Continuing with the valve example, suppose it is in the closed state and I want to open the valve. But it depends on the pressure, temperature, and type of operator (a worker can't open it, but a high-level operator can). Is this a case to use the state pattern, or is there a better option? If it is a good candidate for the state pattern, how could I implement it?

  • 1
    I took the freedom to ask ChatGPT to improve spelling, wording and grammar in this question, the result looks pretty good to me. That's an allowed usage of ChatGPT,
    – Doc Brown
    Jun 18 at 9:36
  • @DocBrown Thanks for that. It is a good idea to use ChatGPT for that, sometimes my english is not very good. Jun 18 at 10:54
  • To be honest, I used it also to improve wording, grammar and spelling (but not content!) of my answer.
    – Doc Brown
    Jun 18 at 10:55
  • we gona have a tag for AI generated?
    – Ewan
    Jun 18 at 13:30
  • @Ewan: I think "AI generated" would be misleading in this case, the original content was 100% human generated.
    – Doc Brown
    Jun 18 at 20:13

1 Answer 1


If you have an action like "Open" that requires additional data to be performed correctly, it is necessary to pass that data to the operation, regardless of whether the action is part of the "core" object (Valve) or a specific state object. The approach to achieving this depends on the specific case. The usual options include introducing additional parameters to the operation or utilizing member variables of the object to which the action belongs.

For instance, if "Open" is a method within the Valve object, the Valve object could maintain a reference to a Waterpipe object that contains information about the pressure, temperature, and other relevant aspects of the water behind the valve. In this scenario, the "Open" method can directly access these parameters through the Waterpipe object.

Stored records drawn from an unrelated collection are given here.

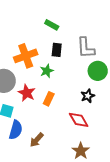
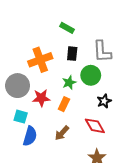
green star: (47, 71) -> (69, 82), moved
green circle: (98, 71) -> (91, 75), moved
red star: (27, 93) -> (41, 98), turned -30
brown arrow: (37, 140) -> (62, 133), moved

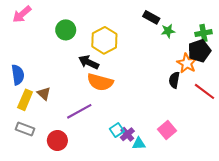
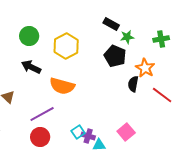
black pentagon: (199, 51) -> (115, 56), moved, turned -30
black arrow: (89, 62) -> (31, 67), moved
purple cross: (127, 134) -> (88, 136), turned -32
red circle: (57, 141) -> (40, 137), moved

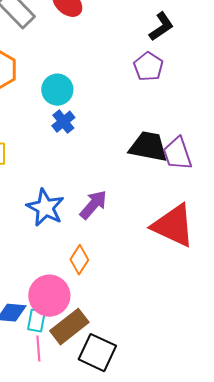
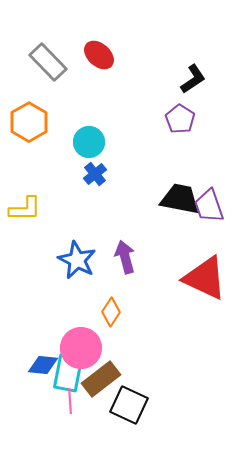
purple arrow: (93, 205) -> (125, 257), turned -56
cyan rectangle: (36, 321) -> (68, 373), size x1.6

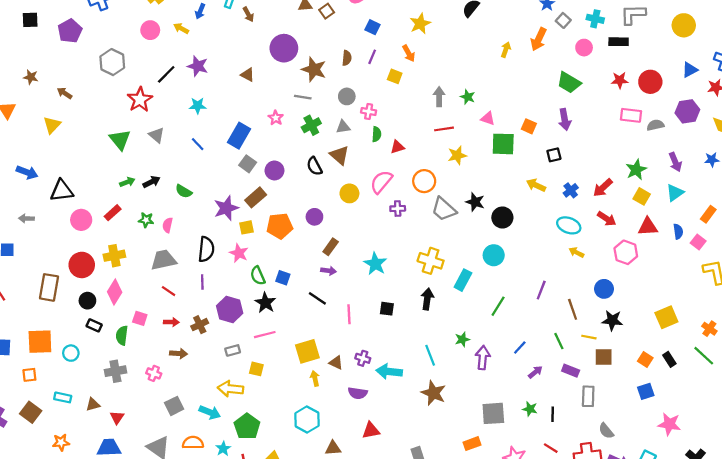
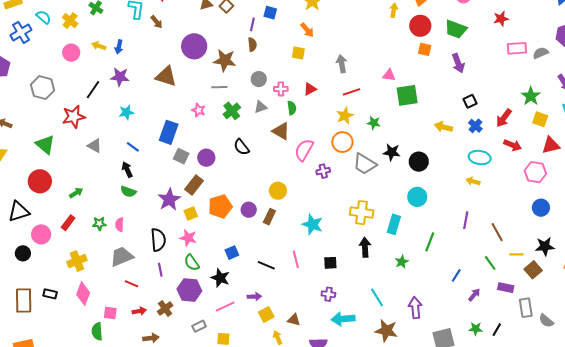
blue arrow: (200, 11) -> (119, 47), moved
purple line: (372, 57) -> (252, 24), moved
brown triangle: (248, 75) -> (166, 76), size x1.6
red circle: (650, 82) -> (420, 26), moved
green star: (468, 97) -> (374, 123), moved
red star: (140, 100) -> (74, 117), turned 30
orange square: (529, 126) -> (425, 49), moved
green triangle: (120, 140) -> (45, 145), moved
red triangle: (397, 147) -> (310, 89), moved
brown triangle: (340, 155) -> (281, 131), moved
yellow star: (457, 155) -> (345, 116), moved
black square: (554, 155) -> (470, 101), moved
black arrow: (151, 182) -> (127, 170), moved, turned -77
yellow circle: (349, 193) -> (278, 191), moved
purple circle: (314, 217) -> (249, 210), moved
yellow arrow: (576, 252) -> (473, 181), moved
red circle: (82, 265) -> (40, 181), moved
purple arrow: (329, 271) -> (254, 297), moved
green semicircle: (258, 276) -> (192, 263), moved
blue square: (283, 278) -> (232, 253), turned -32
blue circle: (604, 289) -> (541, 208), moved
black circle: (87, 301) -> (23, 253), moved
pink line: (349, 314) -> (296, 259), moved
black star: (612, 320) -> (545, 246), moved
black rectangle: (94, 325) -> (50, 294), moved
green star: (462, 339) -> (402, 262), moved
yellow square: (307, 351) -> (266, 314), size x0.7
brown square: (604, 357) -> (533, 270), turned -30
purple cross: (363, 358) -> (328, 294), moved
purple arrow: (483, 358) -> (415, 308), moved
black line: (553, 414) -> (497, 330), turned 40
gray semicircle: (606, 431) -> (546, 321), moved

On the other hand, if "Open" is part of a ValveState object, one approach could be passing a reference to the Waterpipe object to the state object during construction. The state object can then store this reference in one of its own member variables. Alternatively, the Valve object can pass a reference to itself (using this) to the ValveState object during construction.

Your other doubts like

It may seem a bit confusing to perform all the actions through the state. Is this a case to use the state pattern, or is there a better option?

are unrelated to the way how the information is passed to the operation. They are related to the question if you should use the state pattern at all, or if this might be overengineered.

This is a question that cannot be answered solely by looking at artificial, contrived examples. My best recommendation in this situation is to initially start without using any design patterns, such as the state pattern. When the code base for your Valve class remains small, it is acceptable to keep all the operations within the class itself. However, as the code base grows over time and you find yourself dealing with 200 to 300 lines of code inside a class of over 1000 lines, solely focused on a particular state model, it becomes necessary to consider refactoring by introducing an additional class or class hierarchy for the states, potentially utilizing the state pattern.

Note that the size of the code is just a rough indicator. Other factors to consider include the desire to write unit tests in isolation for specific groups of states or the need to extend the list of states without modifying the Valve class.